Tuesday, January 29, 2013

The Power of Critical Thinking

One reason I'm so skeptical when people claim that the Internet has somehow sapped our precious critical fluids, and that people are now more credulous than they used to be is that I'm old enough to remember the days before the Internet.  One famous case is that of the petition allegedly filed with the Federal Communication Commission by the atheist Madalyn Murray O'Hair to ban all religious broadcasting from the airwaves, so all faithful Christians should write the FCC right now!!!  As Snopes.com explains if you want the details, this hoax goes back to at least 1975, long before the Internet became accessible to ordinary mortals.  Though the hoax was debunked many times, the FCC received more than 30 million pieces of mail decrying the nonexistent attempt to ban religious broadcasting.  That's thirty million, and all without e-mail or Facebook.  It may well be that the Internet has made it easier for such rumors to spread, but word-of-mouth, photocopying machines, and radio evangelists did quite well without microprocessors and fiber optics, thank you very much.  In the absence of evidence that people are more gullible than they used to be -- which I haven't seen, and I don't know how you'd try to prove the claim -- I think it's fair to presume that people have always been willing to believe absurd things.  The history of religion alone gives plenty of evidence in favor of my opinion, and I'm inclined to cite the frequent and unsubstantiated claim that people are more gullible or more stupid than they used to be as more evidence in itself.
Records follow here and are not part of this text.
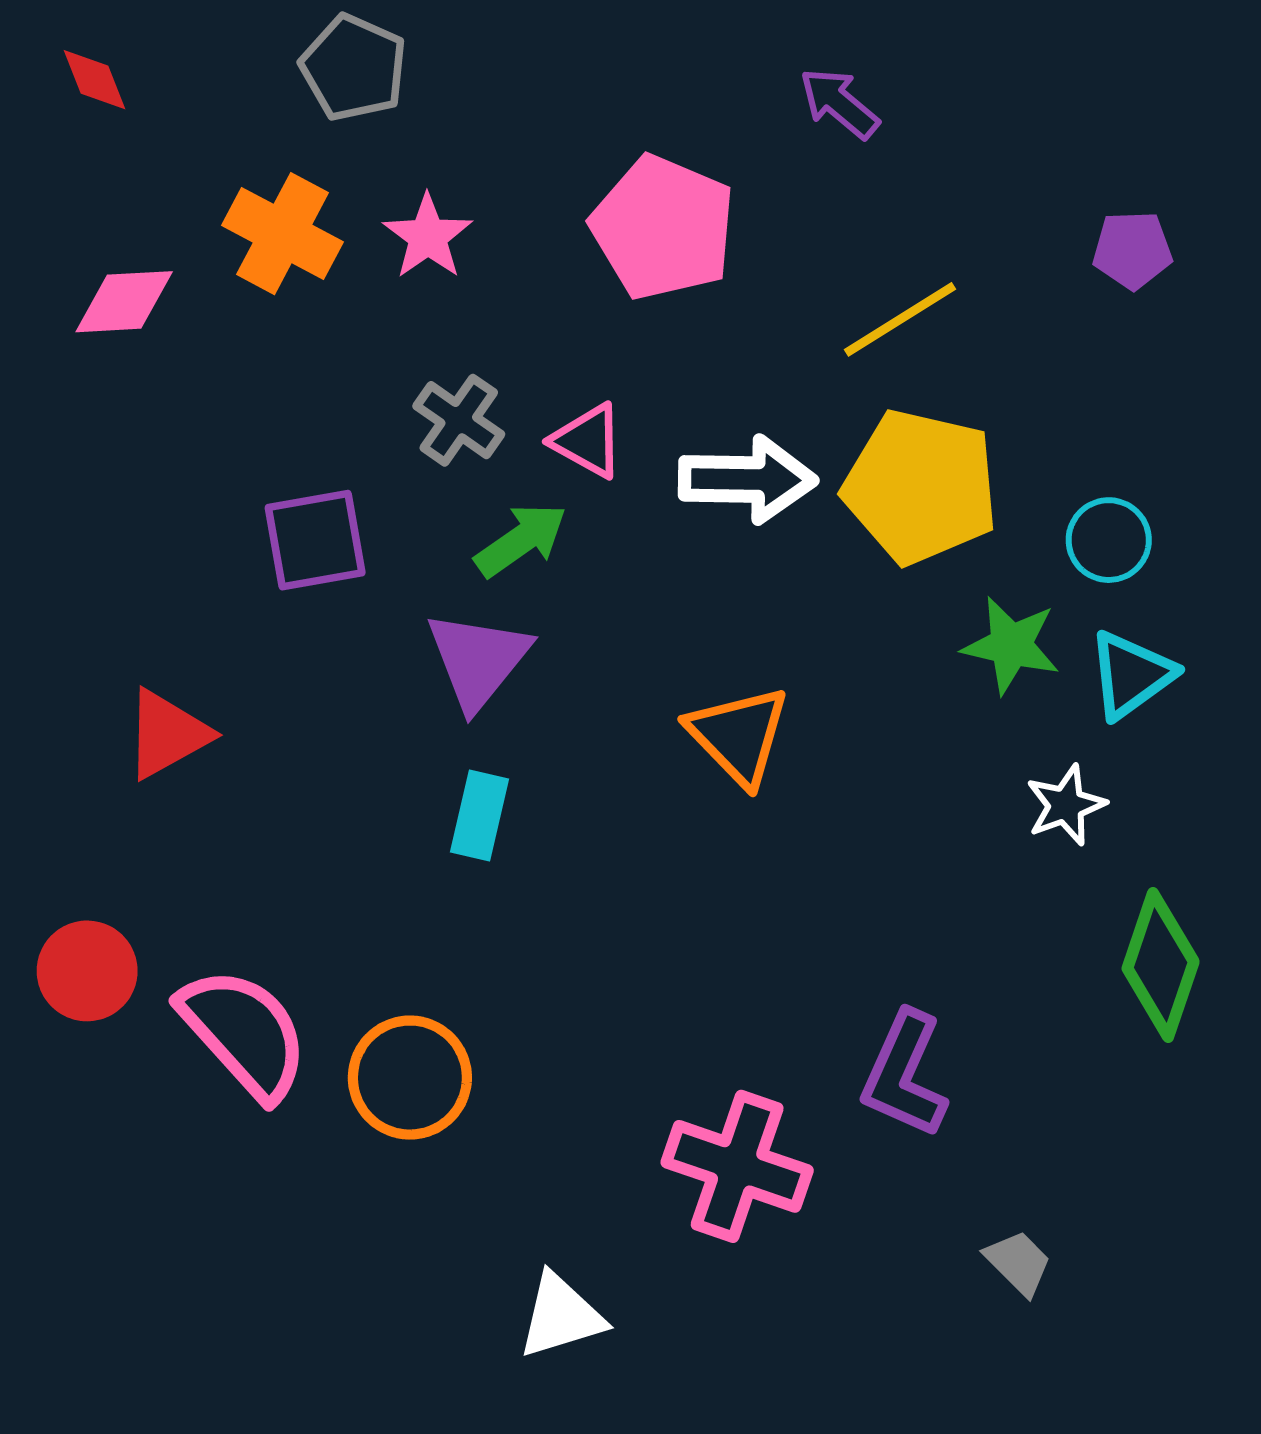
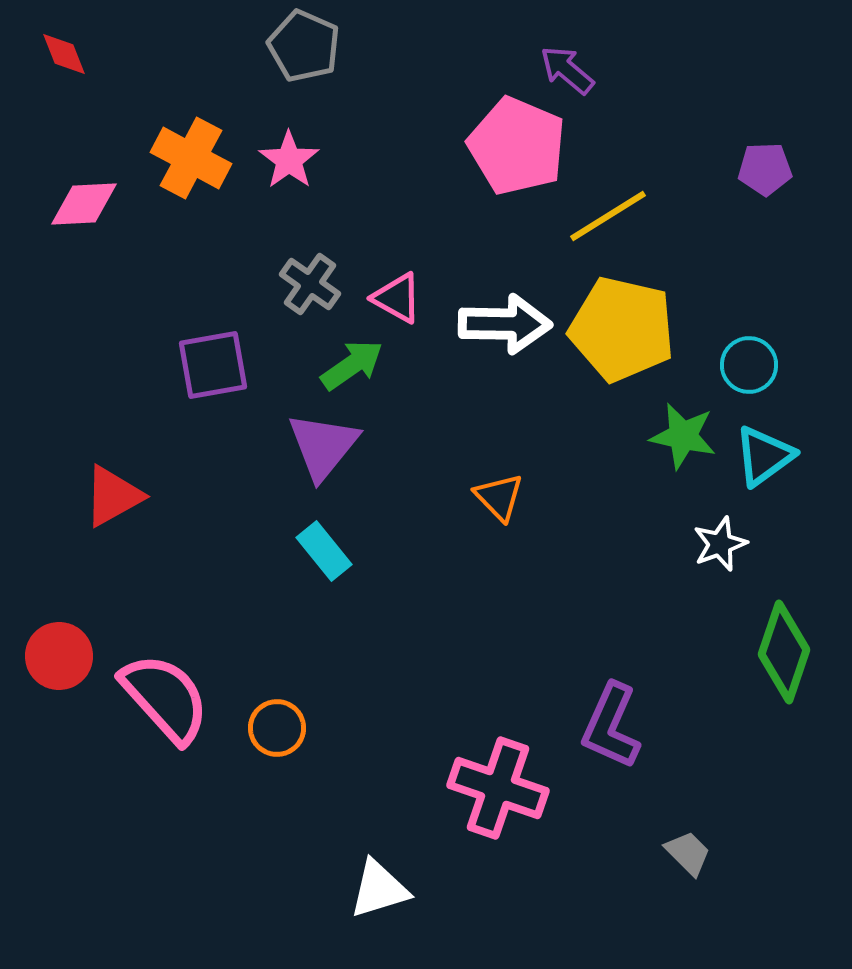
gray pentagon: (354, 68) -> (304, 46), moved
pink pentagon: (663, 228) -> (517, 146), moved
orange triangle: (739, 736) -> (499, 497), size x0.7
cyan rectangle: (479, 815) -> (324, 551), turned -52
orange circle: (410, 1078) -> (277, 728), size x0.7

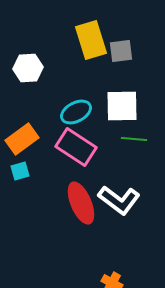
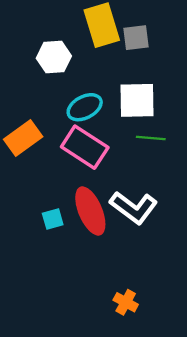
white hexagon: (28, 68) -> (54, 57), moved
cyan square: (20, 171) -> (53, 219), moved

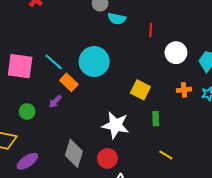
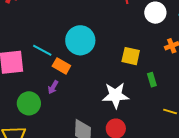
green circle: (27, 112) -> (29, 103), size x1.5

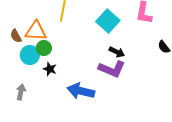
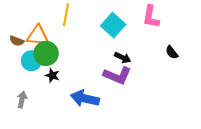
brown semicircle: (16, 36) -> (17, 41), turned -40
green circle: (44, 48) -> (46, 53), size x1.5

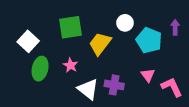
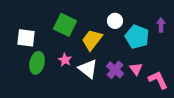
green square: (71, 27) -> (65, 25), turned 35
white square: (28, 41) -> (26, 38), turned -36
purple cross: (114, 85) -> (115, 70), moved, turned 30
white triangle: (88, 89) -> (88, 69), moved

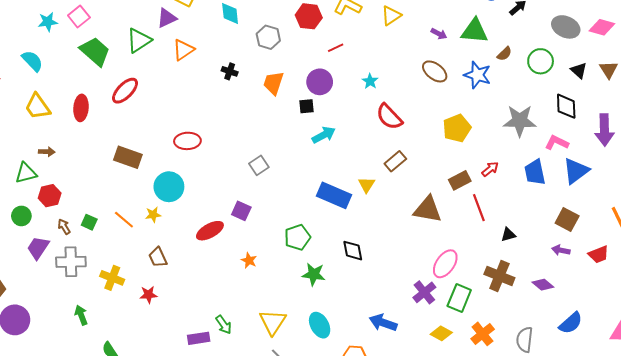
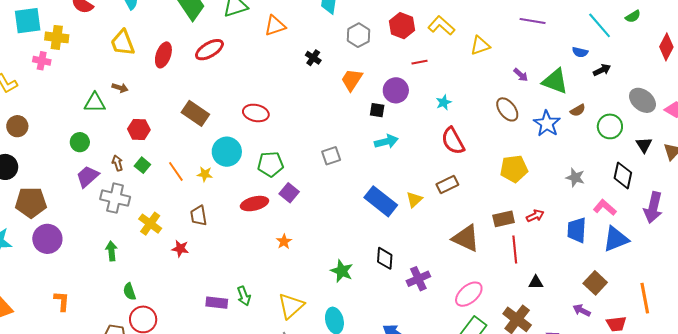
gray star: (520, 121) -> (575, 178), size x0.6
gray square: (259, 165) -> (331, 156), moved
red hexagon: (50, 196) -> (139, 129), moved
green pentagon: (297, 237) -> (271, 164), moved
purple cross: (424, 292) -> (418, 279), moved

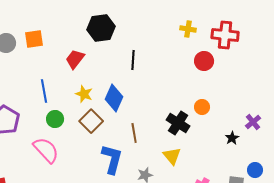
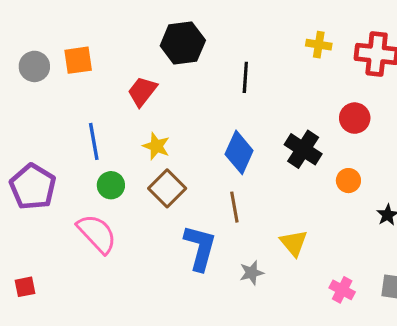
black line: (133, 60) -> (245, 77), moved
red circle: (204, 61) -> (355, 118), moved
blue diamond: (114, 98) -> (239, 152), moved
orange circle: (202, 107) -> (348, 181), moved
black cross: (178, 123) -> (303, 149), moved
I've just begun reading Helen Merrick's The Secret Feminist Cabal: A Cultural History of Science Fiction Feminisms (Aqueduct Press, 2009), which attempts to trace women's participation in the world of science fiction not only through the women who wrote it, but through the women who participated in fandom.  I came across a reference to the book while I was rereading Joanna Russ's The Female Man last month, and so far I'm enjoying it.  Among much else, Merrick recounts the genesis of probably the first women's fanzine, Femizine, in England in the summer of 1954.  Also pre-Internet, you'll notice.  There were three editors, but the editorial manifesto in the first issue "was signed by the main editor, Joan W. Carr 'on behalf of all femme fans' (and co-editors Frances Evans and Ethel Lindsay)" (90).
Reading this zine for evidence of the interests and passions of female fans of the 1950s is, however, complicated by the fact that Joan W. Carr was not, in fact a woman, but a hoax, a fictional persona created by male fan Sandy Sanderson.  While Frances Evans was aware of Carr's real identity, co-editor Lindsay initially was not, and the hoax was not revealed to UK fandom and the readers of Femizine until May 1956 [91].
Femizine turned out to be very popular, drawing up to 100 fan letters for each issue.  (The letters pages of sf magazines and fanzines back then were the forerunners of the computer bulletin board and Usenet decades later, both in terms of their style and of their demographic.)  The editors exploded the hoax themselves in the summer 1956 issue, and to their relief, "fannish reaction to the hoax was not the catastrophe Evans and Lindsay feared ... That the response of women fans was not as bad as the editors feared may have been due to the fact that many had secretly not found "Joan" as enticing as the men [did]."  One female fan commented that "Not everyone liked Joan wholeheartedly.  My own reaction was that she was another of those masculine sergeant-type women -- horribly competent and out to prove they are as good as any man by acting like a man!" (92-3).  Femizine stopped publication for a while, then restarted in September 1958 and ran for two more years.

This is a relatively benign and minor deception, but it shows that the written word, whether printed or mimeographed, can provide the same kind of anonymity that the Internet does now.  And people tend to believe what they read, and what they hear.  (Most of the time, anyway: the biblical scholar James Barr pointed out that though fundamentalist Christians deplore the materialist, secularist skepticism that doubts the literal reality of the biblical miracles, they are harshly and scornfully skeptical of miracle stories outside the Bible, whether in Catholic lives of the saints, "heretical" Christian writings, or "pagan" mythology.  Richard Dawkins and Daniel Dennett have nothing on them.)  In a way that's neither surprising nor foolish: we are social animals, and trust is the glue that lets us communicate with each other.  But it is also surprising and foolish.  One of the primary uses of language is to lie, and children figure out how to do it themselves before they learn to distrust their parents on Santa Claus or other official lies.  We couldn't survive if we decided to disbelieve automatically everything anyone says to us; but we'll get into trouble if we believe everything automatically.  We have to learn to use judgment, which means learning to use reason and evidence but doesn't stop there.  It takes experience and intuition, which must be cultivated throughout one's life.  But the right kind of skeptical, critical judgment will be discouraged forcefully by some or most of the people around us, starting with our parents, so it's hardly surprising that most people never really learn it.